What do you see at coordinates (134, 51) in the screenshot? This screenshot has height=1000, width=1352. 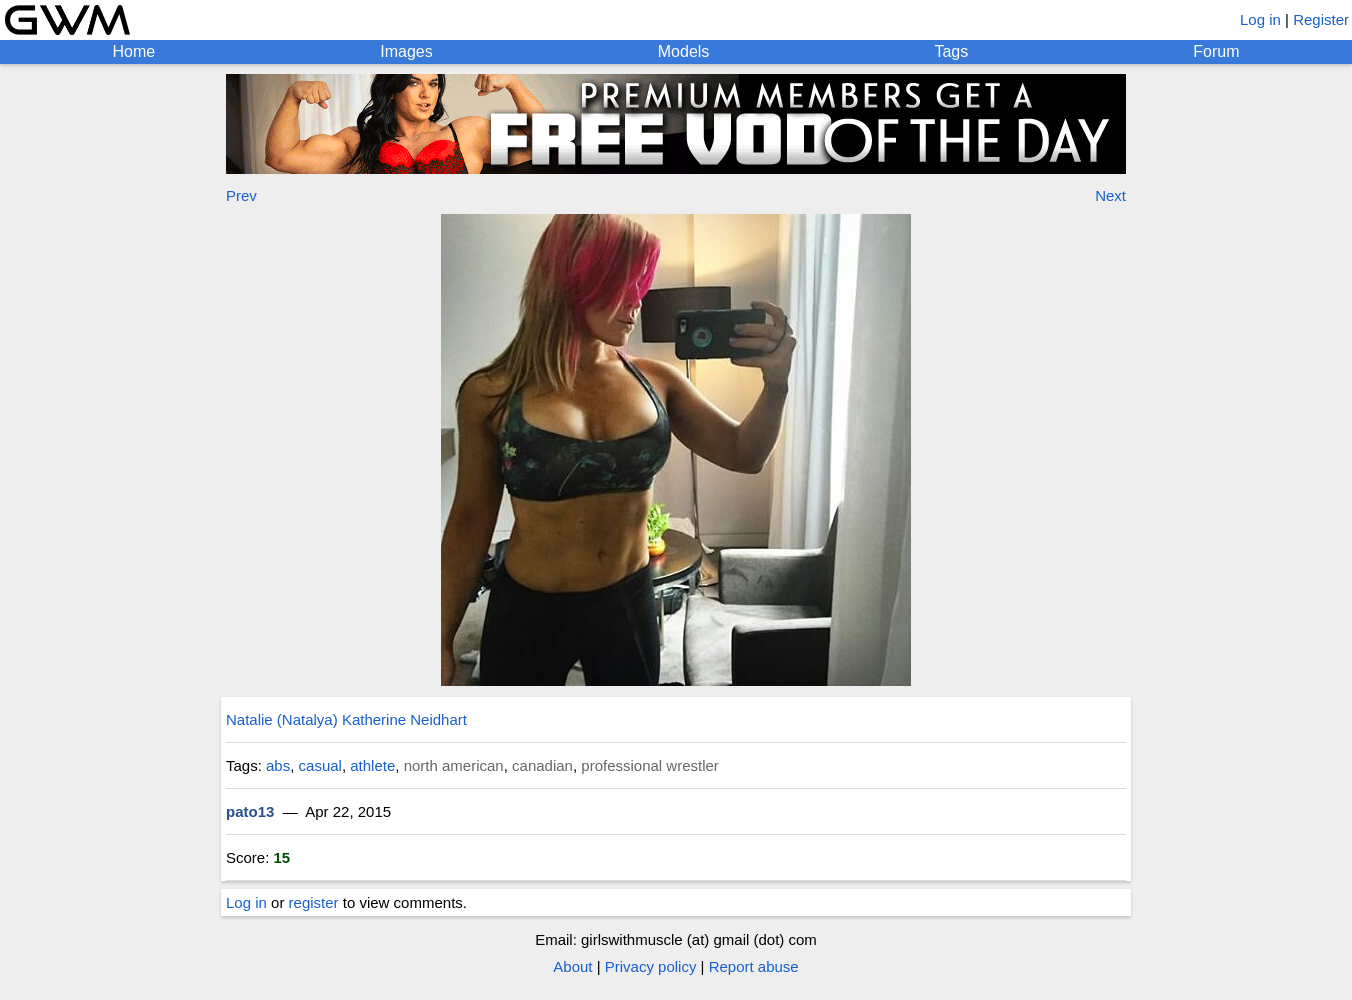 I see `Home` at bounding box center [134, 51].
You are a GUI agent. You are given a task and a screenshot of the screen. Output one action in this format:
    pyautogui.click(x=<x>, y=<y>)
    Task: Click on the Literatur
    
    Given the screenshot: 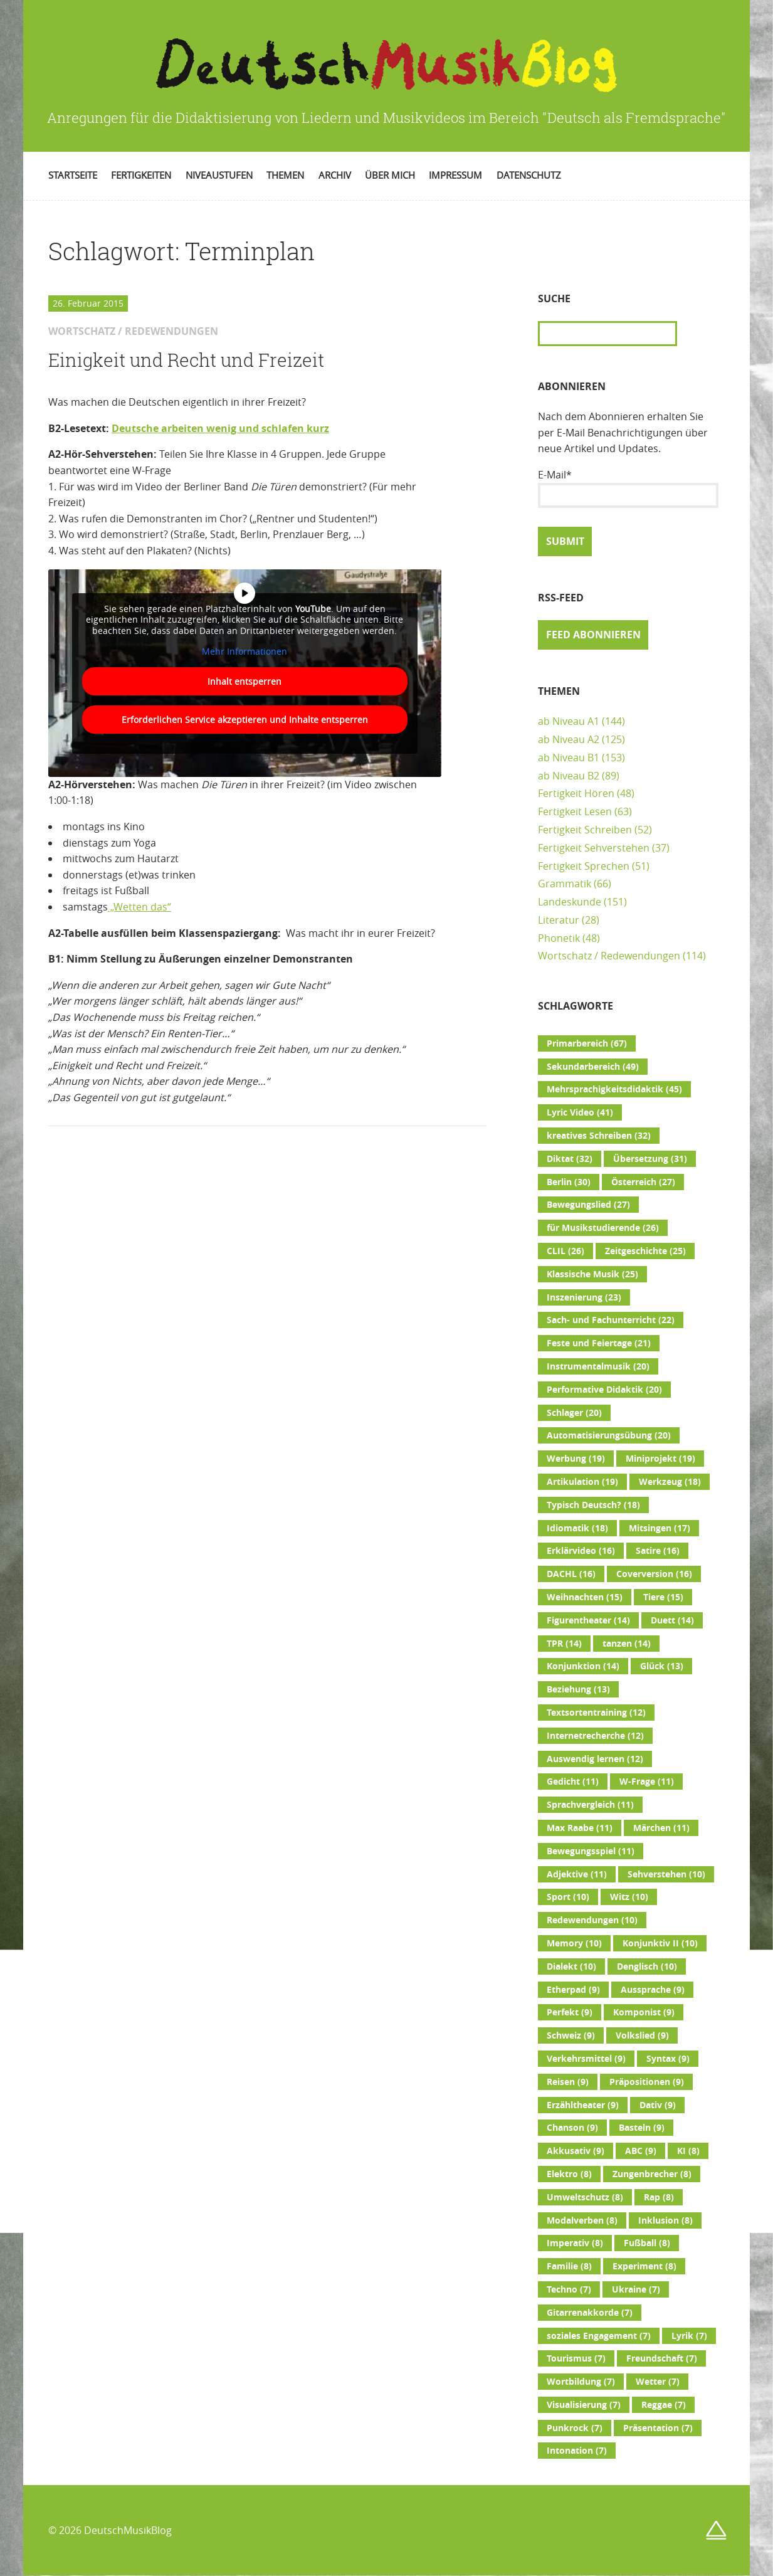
□ □ □ □ □
## [What is needed]
No pictures go in the copy. Output exactly the lines from the line containing "pyautogui.click(x=<x>, y=<y>)" through the end of the listing above.

## [Result]
    pyautogui.click(x=<x>, y=<y>)
    Task: Click on the Literatur
    
    Given the screenshot: 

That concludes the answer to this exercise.